* WHAT YOU WILL DO *
Across the entries that follow, count each line holding "portal" and state the total alone.

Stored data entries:
^^^^

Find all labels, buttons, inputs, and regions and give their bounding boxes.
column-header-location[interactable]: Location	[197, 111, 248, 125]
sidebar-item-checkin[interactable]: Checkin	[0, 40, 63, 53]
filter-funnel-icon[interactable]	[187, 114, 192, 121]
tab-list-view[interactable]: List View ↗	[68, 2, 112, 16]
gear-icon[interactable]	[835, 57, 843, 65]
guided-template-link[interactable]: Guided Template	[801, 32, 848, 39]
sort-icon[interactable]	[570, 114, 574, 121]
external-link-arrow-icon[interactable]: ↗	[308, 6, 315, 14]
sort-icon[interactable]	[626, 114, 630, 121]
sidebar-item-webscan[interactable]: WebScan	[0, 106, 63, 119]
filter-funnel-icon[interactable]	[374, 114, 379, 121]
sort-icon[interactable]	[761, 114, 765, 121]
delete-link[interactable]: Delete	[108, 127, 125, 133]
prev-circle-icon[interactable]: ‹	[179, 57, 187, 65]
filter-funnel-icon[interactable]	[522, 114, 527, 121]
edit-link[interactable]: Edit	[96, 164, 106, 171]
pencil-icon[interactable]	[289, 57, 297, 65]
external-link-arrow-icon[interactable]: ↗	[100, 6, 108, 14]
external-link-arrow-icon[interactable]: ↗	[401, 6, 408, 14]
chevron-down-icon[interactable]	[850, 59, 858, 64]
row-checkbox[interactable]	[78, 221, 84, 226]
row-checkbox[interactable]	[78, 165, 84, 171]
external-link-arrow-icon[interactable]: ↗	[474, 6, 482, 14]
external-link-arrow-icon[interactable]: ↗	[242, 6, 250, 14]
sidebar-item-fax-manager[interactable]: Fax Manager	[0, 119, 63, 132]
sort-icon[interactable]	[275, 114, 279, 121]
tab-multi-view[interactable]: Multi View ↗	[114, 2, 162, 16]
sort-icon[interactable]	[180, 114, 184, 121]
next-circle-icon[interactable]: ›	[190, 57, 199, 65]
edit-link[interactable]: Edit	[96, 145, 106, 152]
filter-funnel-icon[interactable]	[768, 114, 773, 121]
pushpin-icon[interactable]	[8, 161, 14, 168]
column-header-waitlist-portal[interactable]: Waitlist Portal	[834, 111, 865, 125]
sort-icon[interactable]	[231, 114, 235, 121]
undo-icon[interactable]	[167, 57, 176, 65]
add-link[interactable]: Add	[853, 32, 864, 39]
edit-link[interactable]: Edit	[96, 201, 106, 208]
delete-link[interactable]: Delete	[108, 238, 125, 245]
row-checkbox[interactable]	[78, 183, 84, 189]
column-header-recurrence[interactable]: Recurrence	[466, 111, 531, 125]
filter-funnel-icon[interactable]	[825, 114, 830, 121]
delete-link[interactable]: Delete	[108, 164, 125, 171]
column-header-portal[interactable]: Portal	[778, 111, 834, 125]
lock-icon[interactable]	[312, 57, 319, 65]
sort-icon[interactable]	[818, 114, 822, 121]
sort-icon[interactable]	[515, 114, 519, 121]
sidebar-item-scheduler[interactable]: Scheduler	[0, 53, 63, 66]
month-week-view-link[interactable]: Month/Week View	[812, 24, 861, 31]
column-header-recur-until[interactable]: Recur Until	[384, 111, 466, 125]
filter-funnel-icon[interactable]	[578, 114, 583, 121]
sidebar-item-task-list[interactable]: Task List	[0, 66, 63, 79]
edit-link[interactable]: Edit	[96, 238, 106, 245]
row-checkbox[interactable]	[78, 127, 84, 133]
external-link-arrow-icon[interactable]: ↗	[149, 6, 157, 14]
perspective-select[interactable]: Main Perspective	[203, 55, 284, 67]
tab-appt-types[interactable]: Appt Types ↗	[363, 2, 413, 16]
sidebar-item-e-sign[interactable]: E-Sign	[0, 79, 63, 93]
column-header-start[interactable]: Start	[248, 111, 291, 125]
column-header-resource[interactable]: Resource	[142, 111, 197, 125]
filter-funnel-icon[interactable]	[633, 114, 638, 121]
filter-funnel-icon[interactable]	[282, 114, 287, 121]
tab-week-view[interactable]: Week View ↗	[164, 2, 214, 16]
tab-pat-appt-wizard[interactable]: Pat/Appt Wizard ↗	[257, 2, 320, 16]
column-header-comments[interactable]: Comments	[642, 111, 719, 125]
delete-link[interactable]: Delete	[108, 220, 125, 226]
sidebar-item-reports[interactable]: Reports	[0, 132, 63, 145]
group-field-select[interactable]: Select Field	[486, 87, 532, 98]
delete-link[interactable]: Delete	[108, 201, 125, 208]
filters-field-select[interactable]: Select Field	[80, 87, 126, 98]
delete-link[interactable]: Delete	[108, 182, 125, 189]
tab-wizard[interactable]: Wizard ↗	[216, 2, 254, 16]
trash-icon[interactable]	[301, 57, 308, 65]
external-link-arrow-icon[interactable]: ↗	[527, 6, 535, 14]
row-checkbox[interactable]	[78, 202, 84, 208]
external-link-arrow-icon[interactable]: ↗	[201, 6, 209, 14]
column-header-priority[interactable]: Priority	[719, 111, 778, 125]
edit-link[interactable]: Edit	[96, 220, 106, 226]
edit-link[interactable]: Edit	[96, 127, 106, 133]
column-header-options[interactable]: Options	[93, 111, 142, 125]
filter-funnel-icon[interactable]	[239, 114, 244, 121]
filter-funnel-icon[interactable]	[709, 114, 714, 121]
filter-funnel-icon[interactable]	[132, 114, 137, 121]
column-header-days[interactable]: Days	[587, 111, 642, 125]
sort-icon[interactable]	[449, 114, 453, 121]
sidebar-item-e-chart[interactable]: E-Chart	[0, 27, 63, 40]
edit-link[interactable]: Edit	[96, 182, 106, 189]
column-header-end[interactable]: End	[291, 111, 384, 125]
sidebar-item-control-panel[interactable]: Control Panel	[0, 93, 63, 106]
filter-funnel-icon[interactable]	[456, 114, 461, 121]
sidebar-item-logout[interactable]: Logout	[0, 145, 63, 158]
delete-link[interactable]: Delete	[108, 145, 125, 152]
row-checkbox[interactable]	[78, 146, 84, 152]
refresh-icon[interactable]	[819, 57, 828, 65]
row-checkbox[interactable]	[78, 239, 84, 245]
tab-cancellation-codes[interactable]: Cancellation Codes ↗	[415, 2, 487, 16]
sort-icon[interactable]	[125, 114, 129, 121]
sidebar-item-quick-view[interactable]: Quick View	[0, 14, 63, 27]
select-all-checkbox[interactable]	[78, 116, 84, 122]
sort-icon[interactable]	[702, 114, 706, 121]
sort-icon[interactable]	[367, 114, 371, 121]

^^^^

* OUTPUT FOR THIS TASK *
2